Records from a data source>
-=-=-
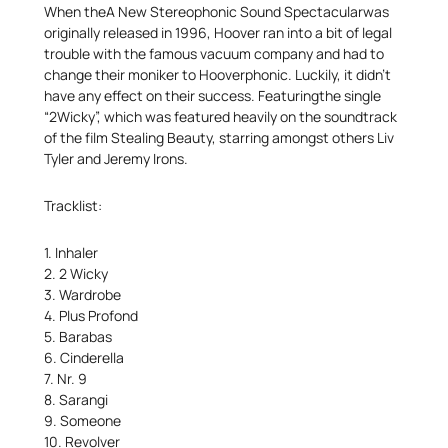
When theA New Stereophonic Sound Spectacularwas
originally released in 1996, Hoover ran into a bit of legal
trouble with the famous vacuum company and had to
change their moniker to Hooverphonic. Luckily, it didn’t
have any effect on their success. Featuringthe single
“2Wicky”, which was featured heavily on the soundtrack
of the film Stealing Beauty, starring amongst others Liv
Tyler and Jeremy Irons.
Tracklist:
1. Inhaler
2. 2 Wicky
3. Wardrobe
4. Plus Profond
5. Barabas
6. Cinderella
7. Nr. 9
8. Sarangi
9. Someone
10. Revolver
-=-=-
Please copy the line holding "have any effect" and all lines after it to the end of the records, exactly, and nothing else.

have any effect on their success. Featuringthe single
“2Wicky”, which was featured heavily on the soundtrack
of the film Stealing Beauty, starring amongst others Liv
Tyler and Jeremy Irons.
Tracklist:
1. Inhaler
2. 2 Wicky
3. Wardrobe
4. Plus Profond
5. Barabas
6. Cinderella
7. Nr. 9
8. Sarangi
9. Someone
10. Revolver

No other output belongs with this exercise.